The goal of treatment is to eliminate the catching or locking and allow full movement of the finger without discomfort. This may be accomplished by non-surgical interventions such as:

  • wearing a splint
  • reducing activities that cause pain
  • oral steroids
  • steroid injection into the area around the tendon and pulley to reduce the inflammation

If non-surgical forms of treatment do not relieve the symptoms, surgery may be recommended. The goal of surgery is to widen the opening of the tunnel so the tendon can glide through it more easily, and can be performed as an outpatient in most cases.

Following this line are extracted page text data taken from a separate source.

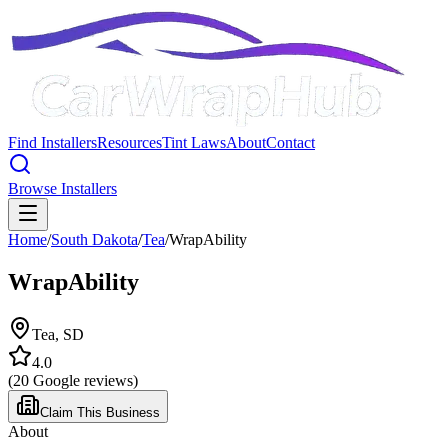
Find Installers
Resources
Tint Laws
About
Contact
Browse Installers
Home
/
South Dakota
/
Tea
/
WrapAbility
WrapAbility
Tea
,
SD
4.0
(
20
Google reviews)
Claim This Business
About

Anesthesia can be: Local, Regional (arm block) or General.

Various surgical techniques involving scissors, needles, and endoscopes all have the common approach designed to release the first annular pulley and allow full unrestricted use of the finger.

Advansor TF - Advanced Surgical Tool

Newer devices such as the Advansor TF enable the surgeon to safely and effectively perform the procedure without the trauma of a scalpel. The process is "percutaneous," i.e. accomplished by inserting a needle into the skin.

The doctor will often do the procedure in his/her office or outpatient setting with minimal soft tissue trauma, often requiring no stitches.

If the surgeon and patient elect to perform the procedure in the office, this leads to lower cost for the patient, less time involved in treatment and no return office visit for suture removal.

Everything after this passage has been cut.